EyeGate Submits IDE Filing for Second Pilot Study of Ocular Bandage Gel

Source: EyeGate Pharmaceuticals

Thursday, May 04, 2017 | Clinical Trials , Eyegate Pharmaceuticals


EyeGate Pharmaceuticals announced that it has submitted an investigational device exemption (IDE) for the lead product in its cross-linked thiolated carboxymethyl hyaluronic acid (CMHA-S) platform, EyeGate Ocular Bandage Gel (EyeGate OBG). The IDE, if accepted, will enable EyeGate to initiate a second pilot study of EyeGate OBG for the acceleration of re-epithelialization of large corneal epithelial defects in patients having undergone photorefractive keratectomy (PRK), according to a company news release.

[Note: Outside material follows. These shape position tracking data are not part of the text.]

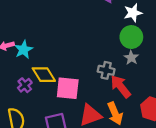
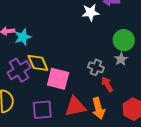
white star: (133, 13) -> (90, 12), moved
purple cross: (25, 85) -> (19, 70), size x1.6
red arrow: (121, 86) -> (107, 84), size x0.7

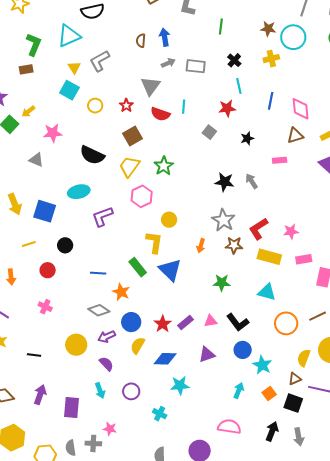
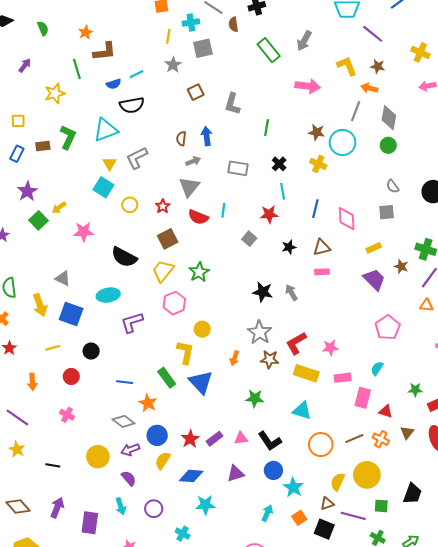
yellow cross: (271, 59) -> (318, 164), turned 35
gray arrow: (168, 63) -> (193, 161), moved
brown rectangle: (26, 69) -> (43, 146), moved
brown triangle: (295, 136) -> (322, 247), moved
gray triangle: (36, 160) -> (63, 278), moved

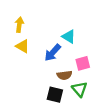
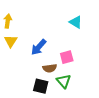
cyan triangle: (69, 37) -> (76, 22), moved
yellow triangle: (23, 46) -> (11, 41), turned 32

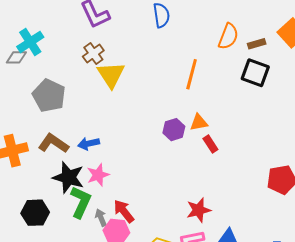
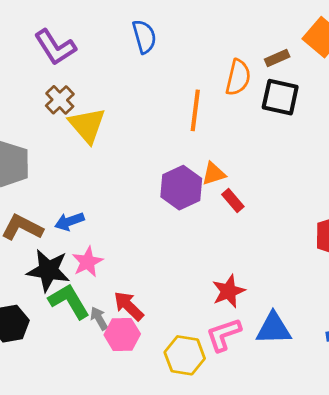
orange semicircle: (228, 36) -> (238, 77), moved
purple hexagon: (174, 130) -> (181, 188), size x1.4
green L-shape: (81, 202) -> (69, 301), turned -48

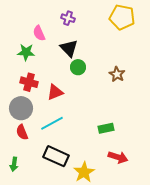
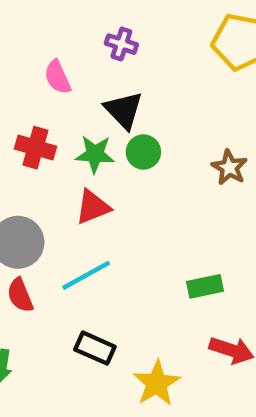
green star: (26, 52) -> (95, 154), moved
red cross: (29, 82) -> (35, 148), moved
black rectangle: (56, 156) -> (95, 348), size x0.7

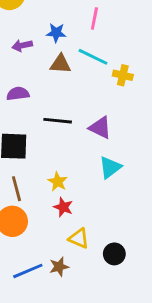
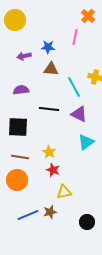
cyan line: (93, 57) -> (74, 87), moved, turned 35
brown line: (16, 189) -> (20, 157), turned -66
yellow triangle: (79, 238) -> (64, 192), turned -35
black circle: (114, 254) -> (87, 222), moved

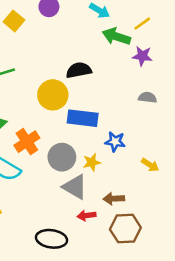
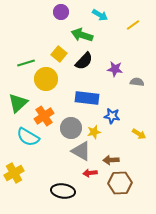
yellow square: (14, 21) -> (59, 54), moved
green arrow: (116, 37) -> (82, 35), moved
purple star: (142, 56) -> (115, 69), moved
black semicircle: (79, 70) -> (84, 61), turned 144
yellow circle: (53, 95) -> (46, 79), moved

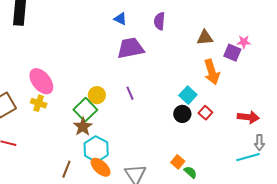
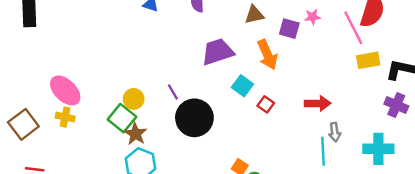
pink star: (244, 42) -> (312, 17), moved
purple trapezoid: (130, 48) -> (218, 52), moved
black circle: (182, 114) -> (194, 118), moved, size x1.8
brown star: (83, 127) -> (135, 134), moved
cyan line: (248, 157) -> (323, 151), turned -70

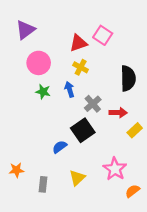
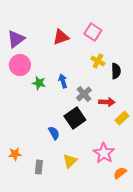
purple triangle: (25, 30) -> (16, 39), moved
red triangle: (78, 43) -> (61, 37), moved
pink circle: (39, 63) -> (20, 65), moved
yellow cross: (81, 67) -> (98, 61), moved
black semicircle: (128, 78) -> (116, 71), size x0.7
blue semicircle: (60, 147) -> (54, 133), turned 96

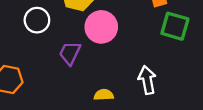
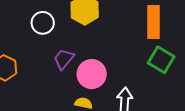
pink circle: (101, 27) -> (92, 74), moved

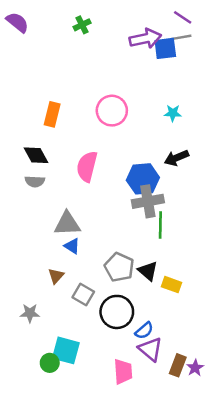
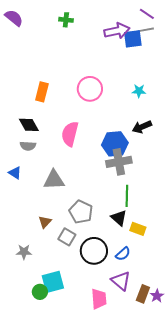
green cross: (82, 25) -> (66, 20), turned 32
green line: (160, 225) -> (127, 196), moved
blue triangle: (72, 246) -> (15, 173), moved
gray pentagon: (119, 267) -> (81, 212), moved
blue semicircle: (144, 331) -> (123, 254), moved
cyan square: (66, 350) -> (53, 282), turned -30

“The filing of this IDE represents an important step in the ongoing development of EyeGate OBG in corneal re-epithelialization. It comes as a direct result of our November 2016 pre-submission meeting with the FDA, at which the agency confirmed that regulatory clearance via a de novo 510(k) was the appropriate path forward for this novel medical device,” Stephen From, President and Chief Executive Officer of EyeGate, said in a company news release. “We are encouraged by our dialogue with the FDA to-date, which has clarified the clinical and regulatory path for our lead CMHA-S product candidate. We look forward to continued interaction during the IDE review process and are excited by the prospect of initiating this second pilot study, for which we expect top-line data in the second half of the year.”

The IDE submission is subject to review by the Center for Devices and Radiological Health (CDRH) of the FDA, and must be approved prior to initiating this study. The review process is expected to take a minimum of 30 days, with the total duration of the review to depend on a variety of factors including the extent of potential comments, questions and additional information requested by CDRH / FDA and the timeliness of EyeGate’s responses to any such comments, questions or requests for information.

The IDE for this study proposes a reading center masked trial enrolling up to 45 subjects undergoing a bilateral PRK procedure, and aims to compare EyeGate OBG to the current standard of care, bandage contact lens (BCL) plus artificial tears. Enrolled subjects will be randomized into three arms:

  • EyeGate OBG administered four times daily (QID) for 14 days
  • EyeGate OBG administered eight times daily for three days, followed by QID administration for 11 days
  • BCL, with QID administration of artificial tears for 14 days

The study’s primary endpoint will be the percentage of subjects achieving complete wound healing (based on staining) on day 3.